§ EXERCISE INSTRUCTIONS
Only the lines from the beginning of the entries through the one that holds "4 декабря 2021, 11:45" may appear in the answer, written out exactly and free of pictures.

(Source data)
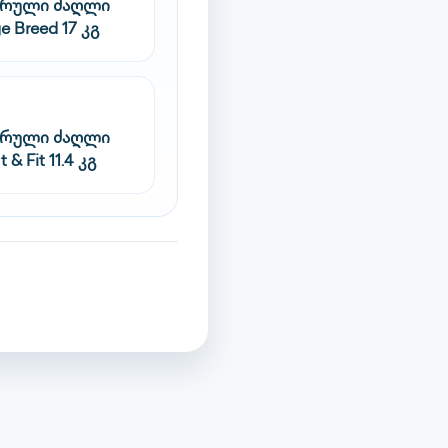
სრული ძაღლი
e Breed 17 კგ
სრული ძაღლი
 & Fit 11.4 კგ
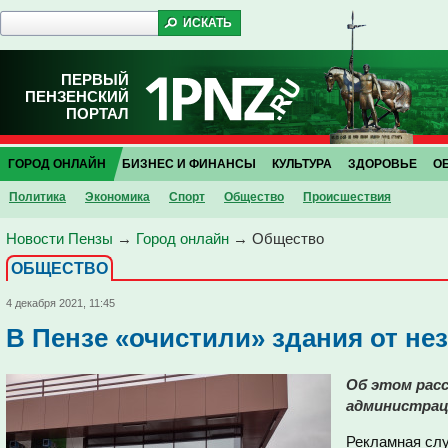
ПЕРВЫЙ
ПЕНЗЕНСКИЙ
ПОРТАЛ
ГОРОД ОНЛАЙН
БИЗНЕС И ФИНАНСЫ
КУЛЬТУРА
ЗДОРОВЬЕ
О
Политика
Экономика
Спорт
Общество
Проиcшествия
Новости Пензы
→
Город онлайн
→
Общество
ОБЩЕСТВО
4 декабря 2021, 11:45
В Пензе «очистили» здания от н
Об этом расс
администрац
Рекламная слу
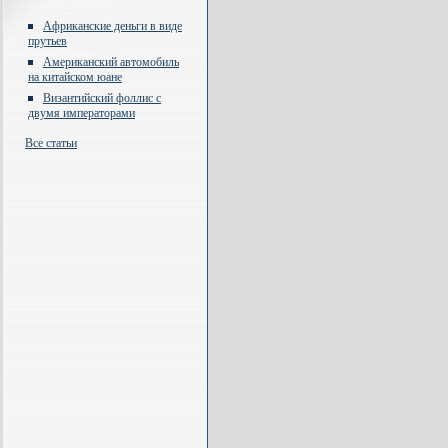
Африканские деньги в виде
прутьев
Американский автомобиль
на китайском юане
Византийский фоллис с
двумя императорами
Все статьи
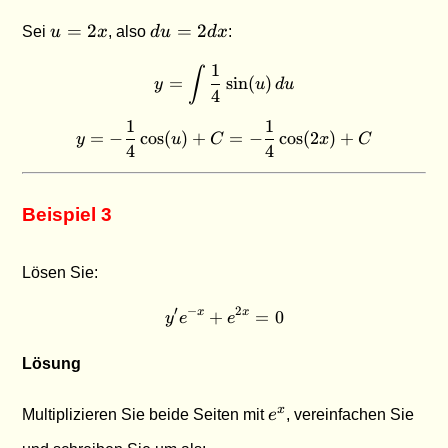
u
du
=
2
=
2
Sei
u
x
, also
d
u
d
x
:
=
=
1
2x
2dx
∫
y = \int \frac{1}{4}\sin(u)
=
s
i
n
(
)
y
u
d
u
4
1
1
y = -\frac{1}{4}\cos(u) + 
=
−
c
o
s
(
)
+
=
−
c
o
s
(
2
)
+
y
u
C
x
C
4
4
Beispiel 3
Lösen Sie:
′
−
2
+
y'e^{-x} + e^{2x} = 0
=
0
x
x
y
e
e
Lösung
e^x
x
Multiplizieren Sie beide Seiten mit
e
, vereinfachen Sie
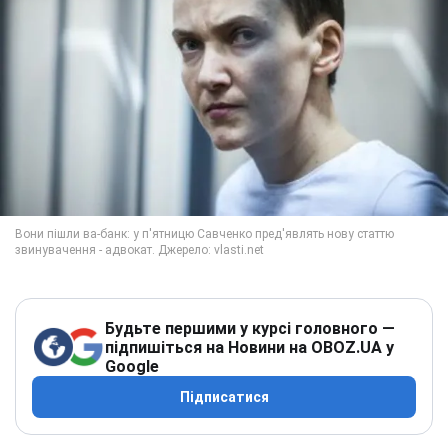
Будьте першими у курсі головного —
підпишіться на Новини на OBOZ.UA у
Google
Підписатися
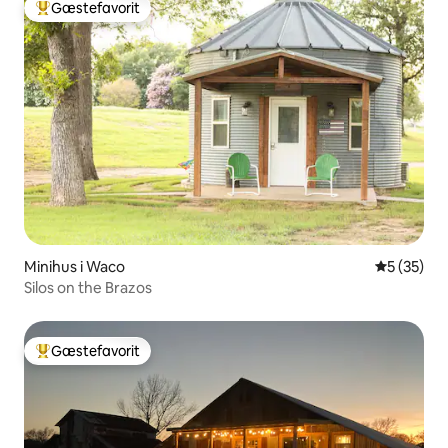
Gæstefavorit
Bedste gæstefavorit
Minihus i Waco
5 ud af 5 
5 (35)
Silos on the Brazos
Gæstefavorit
Bedste gæstefavorit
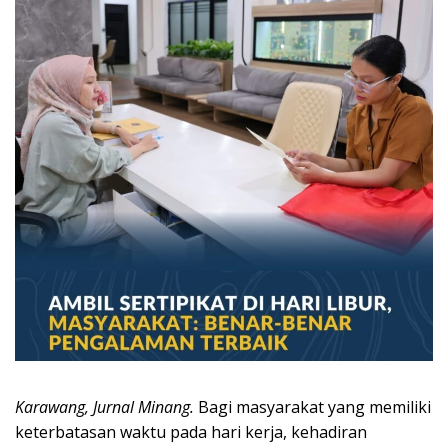
Karawang, Jurnal Minang.
Bagi masyarakat yang memiliki
keterbatasan waktu pada hari kerja, kehadiran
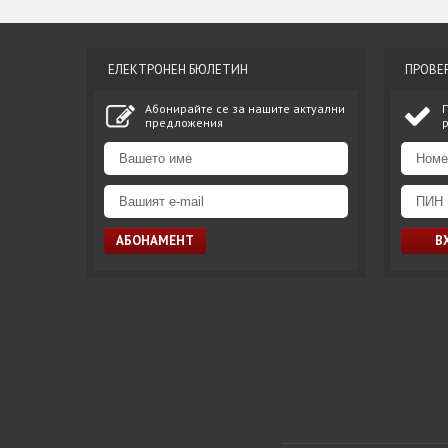
ЕЛЕКТРОНЕН БЮЛЕТИН
ПРОВЕ
Абонирайте се за нашите актуални
предложения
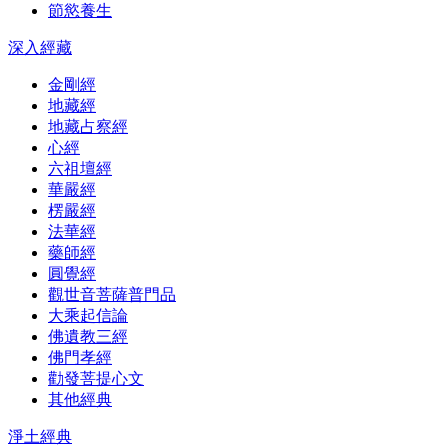
節慾養生
深入經藏
金剛經
地藏經
地藏占察經
心經
六祖壇經
華嚴經
楞嚴經
法華經
藥師經
圓覺經
觀世音菩薩普門品
大乘起信論
佛遺教三經
佛門孝經
勸發菩提心文
其他經典
淨土經典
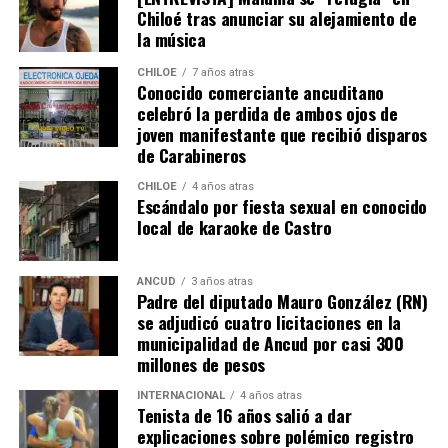
Chiloé tras anunciar su alejamiento de
de Bienes Raíces, pero su tramitación fue rechazada.
la música
El Consejero Francisco Cárcamo insistió que el nuevo
CHILOE
7 años atras
dictamen de Contraloría es una buena noticia para
Conocido comerciante ancuditano
celebró la perdida de ambos ojos de
muchas familias que desde hace un tiempo venían
joven manifestante que recibió disparos
tramitando la regularización de sus sitios, aunque ahora
de Carabineros
también tendrán que responder con algunos requisitos
como por ejemplo tener un periodo de ocupación de la
CHILOE
4 años atras
Escándalo por fiesta sexual en conocido
propiedad por más de 5 años.
local de karaoke de Castro
“Efectivamente al interpretar el dictamen de
Contraloría, si bien es cierto, permite nuevamente
ANCUD
3 años atras
Padre del diputado Mauro González (RN)
sanear sitios, sobre la propiedad particular en el
se adjudicó cuatro licitaciones en la
sector rural específicamente, viene con algunas
municipalidad de Ancud por casi 300
precisiones y van a ser más rigurosos en la
millones de pesos
ocupación material, es decir, la persona que quiera
sanear tiene que tener un inmueble construido
INTERNACIONAL
4 años atras
Tenista de 16 años salió a dar
sobre el sitio, tiene que estar cerrado, tiene que
explicaciones sobre polémico registro
estar conectado idealmente a los servicios básicos,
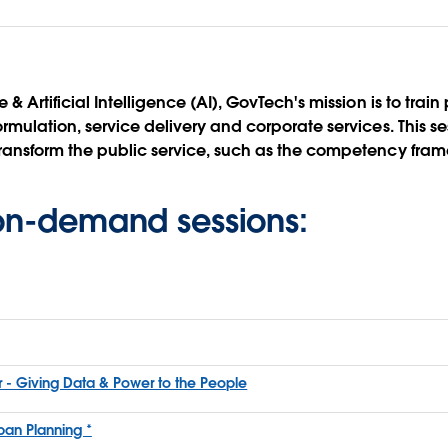
& Artificial Intelligence (AI), GovTech's mission is to train 
rmulation, service delivery and corporate services. This se
transform the public service, such as the competency fr
 on-demand sessions:
or - Giving Data & Power to the People
ban Planning *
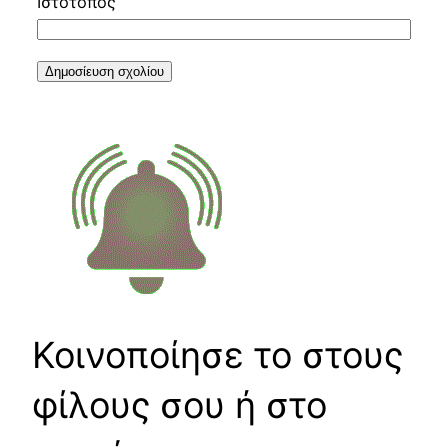
Ιστότοπος
Κοινοποίησε το στους
φίλους σου ή στο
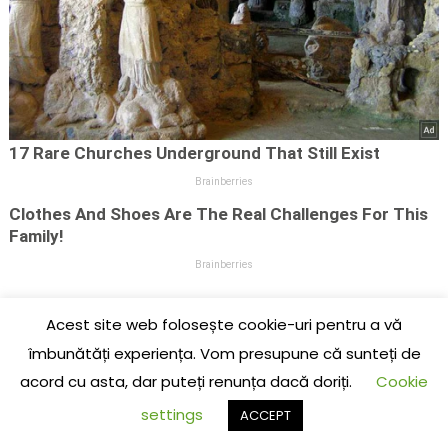
Acest site web folosește cookie-uri pentru a vă
îmbunătăți experiența. Vom presupune că sunteți de
acord cu asta, dar puteți renunța dacă doriți.
Cookie
settings
ACCEPT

§ WRITTEN RESPONSE
სრული ძაღლი
e Breed 17 კგ
სრული ძაღლი
 & Fit 11.4 კგ
ПЕРВЫЙ
ПЕНЗЕНСКИЙ
ПОРТАЛ
ГОРОД ОНЛАЙН
БИЗНЕС И ФИНАНСЫ
КУЛЬТУРА
ЗДОРОВЬЕ
О
Политика
Экономика
Спорт
Общество
Проиcшествия
Новости Пензы
→
Город онлайн
→
Общество
ОБЩЕСТВО
4 декабря 2021, 11:45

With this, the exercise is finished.